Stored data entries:
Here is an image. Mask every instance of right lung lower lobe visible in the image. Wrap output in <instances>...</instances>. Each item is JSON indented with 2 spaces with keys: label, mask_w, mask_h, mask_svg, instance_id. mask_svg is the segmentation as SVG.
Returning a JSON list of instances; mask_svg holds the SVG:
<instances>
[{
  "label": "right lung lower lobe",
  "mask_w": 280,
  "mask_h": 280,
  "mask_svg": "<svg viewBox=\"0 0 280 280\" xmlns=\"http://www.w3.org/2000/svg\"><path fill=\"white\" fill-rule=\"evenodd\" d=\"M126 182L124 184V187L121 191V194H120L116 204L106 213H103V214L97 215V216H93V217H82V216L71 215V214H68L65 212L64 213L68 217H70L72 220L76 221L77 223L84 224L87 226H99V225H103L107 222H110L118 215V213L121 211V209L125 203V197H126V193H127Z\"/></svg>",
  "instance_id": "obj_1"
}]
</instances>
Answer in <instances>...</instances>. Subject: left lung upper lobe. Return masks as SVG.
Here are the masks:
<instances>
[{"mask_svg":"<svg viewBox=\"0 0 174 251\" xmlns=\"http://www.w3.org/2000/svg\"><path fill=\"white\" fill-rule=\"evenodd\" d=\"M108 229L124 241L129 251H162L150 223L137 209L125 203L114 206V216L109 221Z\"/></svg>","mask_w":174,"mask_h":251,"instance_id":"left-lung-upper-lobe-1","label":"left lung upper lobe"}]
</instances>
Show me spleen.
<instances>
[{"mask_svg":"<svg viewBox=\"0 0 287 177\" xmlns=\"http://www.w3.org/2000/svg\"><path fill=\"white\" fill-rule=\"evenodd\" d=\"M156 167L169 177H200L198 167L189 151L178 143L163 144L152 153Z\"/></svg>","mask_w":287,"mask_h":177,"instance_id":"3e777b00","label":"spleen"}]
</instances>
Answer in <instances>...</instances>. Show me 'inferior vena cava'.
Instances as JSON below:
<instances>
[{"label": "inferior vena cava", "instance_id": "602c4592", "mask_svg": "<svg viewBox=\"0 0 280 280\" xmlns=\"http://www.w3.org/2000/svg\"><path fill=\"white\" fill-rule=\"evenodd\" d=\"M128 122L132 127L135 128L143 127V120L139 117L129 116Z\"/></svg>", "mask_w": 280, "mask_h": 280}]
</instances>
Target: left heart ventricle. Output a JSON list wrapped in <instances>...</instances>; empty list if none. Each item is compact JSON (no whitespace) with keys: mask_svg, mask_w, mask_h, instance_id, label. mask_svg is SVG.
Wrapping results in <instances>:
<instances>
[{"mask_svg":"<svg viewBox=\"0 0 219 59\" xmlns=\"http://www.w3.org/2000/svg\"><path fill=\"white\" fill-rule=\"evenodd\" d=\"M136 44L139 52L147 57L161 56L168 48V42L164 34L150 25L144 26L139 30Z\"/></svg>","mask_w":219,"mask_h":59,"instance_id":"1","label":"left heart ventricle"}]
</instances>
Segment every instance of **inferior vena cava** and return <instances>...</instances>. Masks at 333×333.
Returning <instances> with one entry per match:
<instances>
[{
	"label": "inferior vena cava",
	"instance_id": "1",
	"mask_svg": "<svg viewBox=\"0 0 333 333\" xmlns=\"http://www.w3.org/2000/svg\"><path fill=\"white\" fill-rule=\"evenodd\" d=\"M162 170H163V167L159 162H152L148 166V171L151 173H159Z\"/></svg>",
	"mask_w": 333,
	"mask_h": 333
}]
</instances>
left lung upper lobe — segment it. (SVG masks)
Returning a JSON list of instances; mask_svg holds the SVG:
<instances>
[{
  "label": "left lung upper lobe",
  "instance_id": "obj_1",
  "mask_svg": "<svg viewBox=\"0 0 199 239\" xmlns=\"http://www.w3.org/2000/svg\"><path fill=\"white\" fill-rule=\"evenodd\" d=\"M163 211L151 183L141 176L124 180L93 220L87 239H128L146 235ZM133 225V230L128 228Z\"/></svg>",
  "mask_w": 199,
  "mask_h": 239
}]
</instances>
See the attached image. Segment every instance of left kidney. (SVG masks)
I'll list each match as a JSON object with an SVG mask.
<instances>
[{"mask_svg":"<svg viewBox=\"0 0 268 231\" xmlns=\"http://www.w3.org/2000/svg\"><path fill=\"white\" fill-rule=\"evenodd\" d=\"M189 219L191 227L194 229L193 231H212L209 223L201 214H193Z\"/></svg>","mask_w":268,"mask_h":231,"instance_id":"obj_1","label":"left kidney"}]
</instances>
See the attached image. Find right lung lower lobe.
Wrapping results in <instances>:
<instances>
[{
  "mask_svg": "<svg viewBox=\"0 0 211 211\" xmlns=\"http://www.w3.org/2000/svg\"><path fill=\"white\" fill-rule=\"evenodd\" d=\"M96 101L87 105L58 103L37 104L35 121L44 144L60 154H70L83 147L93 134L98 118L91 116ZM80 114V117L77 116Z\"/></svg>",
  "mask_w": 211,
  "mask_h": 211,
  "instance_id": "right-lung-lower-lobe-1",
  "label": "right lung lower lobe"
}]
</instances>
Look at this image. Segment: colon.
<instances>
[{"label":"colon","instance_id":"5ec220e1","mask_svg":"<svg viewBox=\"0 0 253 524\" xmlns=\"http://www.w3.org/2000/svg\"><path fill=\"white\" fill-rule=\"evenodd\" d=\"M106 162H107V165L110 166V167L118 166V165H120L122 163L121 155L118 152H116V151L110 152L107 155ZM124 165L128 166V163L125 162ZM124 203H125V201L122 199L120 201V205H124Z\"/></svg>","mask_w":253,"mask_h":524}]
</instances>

- PROBLEM DETAILS
Reproduce each entry word for word.

- ANSWER SPACE
Here is an image. Mask every instance of right lung lower lobe visible in the image. Wrap output in <instances>...</instances>. Each item is JSON indented with 2 spaces with keys: label, mask_w, mask_h, mask_svg, instance_id. mask_svg is the segmentation as SVG.
Returning a JSON list of instances; mask_svg holds the SVG:
<instances>
[{
  "label": "right lung lower lobe",
  "mask_w": 280,
  "mask_h": 280,
  "mask_svg": "<svg viewBox=\"0 0 280 280\" xmlns=\"http://www.w3.org/2000/svg\"><path fill=\"white\" fill-rule=\"evenodd\" d=\"M126 182L124 184V187L121 191V194H120L116 204L106 213H103V214L97 215V216H93V217H82V216L71 215V214H68L65 212L64 213L68 217H70L72 220L76 221L77 223L84 224L87 226H99V225H103L107 222H110L118 215V213L121 211V209L125 203V197H126V193H127Z\"/></svg>",
  "instance_id": "obj_1"
}]
</instances>
Answer in <instances>...</instances>. Subject: left lung upper lobe. Return masks as SVG.
Here are the masks:
<instances>
[{"mask_svg":"<svg viewBox=\"0 0 174 251\" xmlns=\"http://www.w3.org/2000/svg\"><path fill=\"white\" fill-rule=\"evenodd\" d=\"M108 229L124 241L129 251H162L150 223L137 209L125 203L114 206V216L109 221Z\"/></svg>","mask_w":174,"mask_h":251,"instance_id":"left-lung-upper-lobe-1","label":"left lung upper lobe"}]
</instances>
Show me spleen.
<instances>
[{"mask_svg":"<svg viewBox=\"0 0 287 177\" xmlns=\"http://www.w3.org/2000/svg\"><path fill=\"white\" fill-rule=\"evenodd\" d=\"M156 167L169 177H200L198 167L189 151L178 143L163 144L152 153Z\"/></svg>","mask_w":287,"mask_h":177,"instance_id":"3e777b00","label":"spleen"}]
</instances>
Answer in <instances>...</instances>. Show me 'inferior vena cava'.
Instances as JSON below:
<instances>
[{"label": "inferior vena cava", "instance_id": "602c4592", "mask_svg": "<svg viewBox=\"0 0 280 280\" xmlns=\"http://www.w3.org/2000/svg\"><path fill=\"white\" fill-rule=\"evenodd\" d=\"M128 122L132 127L135 128L143 127V120L139 117L129 116Z\"/></svg>", "mask_w": 280, "mask_h": 280}]
</instances>
Target: left heart ventricle. Output a JSON list wrapped in <instances>...</instances>; empty list if none. Each item is compact JSON (no whitespace) with keys: mask_svg, mask_w, mask_h, instance_id, label. mask_svg is SVG.
Wrapping results in <instances>:
<instances>
[{"mask_svg":"<svg viewBox=\"0 0 219 59\" xmlns=\"http://www.w3.org/2000/svg\"><path fill=\"white\" fill-rule=\"evenodd\" d=\"M136 44L139 52L147 57L161 56L168 48V42L164 34L150 25L144 26L139 30Z\"/></svg>","mask_w":219,"mask_h":59,"instance_id":"1","label":"left heart ventricle"}]
</instances>
Segment every instance of **inferior vena cava** and return <instances>...</instances>. Masks at 333×333.
Returning <instances> with one entry per match:
<instances>
[{
	"label": "inferior vena cava",
	"instance_id": "1",
	"mask_svg": "<svg viewBox=\"0 0 333 333\" xmlns=\"http://www.w3.org/2000/svg\"><path fill=\"white\" fill-rule=\"evenodd\" d=\"M162 170H163V167L159 162H152L148 166V171L151 173H159Z\"/></svg>",
	"mask_w": 333,
	"mask_h": 333
}]
</instances>
left lung upper lobe — segment it. (SVG masks)
Returning a JSON list of instances; mask_svg holds the SVG:
<instances>
[{
  "label": "left lung upper lobe",
  "instance_id": "obj_1",
  "mask_svg": "<svg viewBox=\"0 0 199 239\" xmlns=\"http://www.w3.org/2000/svg\"><path fill=\"white\" fill-rule=\"evenodd\" d=\"M163 211L151 183L141 176L124 180L93 220L87 239H128L146 235ZM133 225V230L128 228Z\"/></svg>",
  "mask_w": 199,
  "mask_h": 239
}]
</instances>
See the attached image. Segment every instance of left kidney. (SVG masks)
I'll list each match as a JSON object with an SVG mask.
<instances>
[{"mask_svg":"<svg viewBox=\"0 0 268 231\" xmlns=\"http://www.w3.org/2000/svg\"><path fill=\"white\" fill-rule=\"evenodd\" d=\"M189 219L191 227L194 229L193 231H212L209 223L201 214H193Z\"/></svg>","mask_w":268,"mask_h":231,"instance_id":"obj_1","label":"left kidney"}]
</instances>
See the attached image. Find right lung lower lobe.
Wrapping results in <instances>:
<instances>
[{
  "mask_svg": "<svg viewBox=\"0 0 211 211\" xmlns=\"http://www.w3.org/2000/svg\"><path fill=\"white\" fill-rule=\"evenodd\" d=\"M96 101L87 105L58 103L37 104L35 121L44 144L60 154H70L83 147L93 134L98 118L91 116ZM80 114V117L77 116Z\"/></svg>",
  "mask_w": 211,
  "mask_h": 211,
  "instance_id": "right-lung-lower-lobe-1",
  "label": "right lung lower lobe"
}]
</instances>
Look at this image. Segment: colon.
<instances>
[{"label":"colon","instance_id":"5ec220e1","mask_svg":"<svg viewBox=\"0 0 253 524\" xmlns=\"http://www.w3.org/2000/svg\"><path fill=\"white\" fill-rule=\"evenodd\" d=\"M106 162H107V165L110 166V167L118 166V165H120L122 163L121 155L118 152H116V151L110 152L107 155ZM124 165L128 166V163L125 162ZM124 203H125V201L122 199L120 201V205H124Z\"/></svg>","mask_w":253,"mask_h":524}]
</instances>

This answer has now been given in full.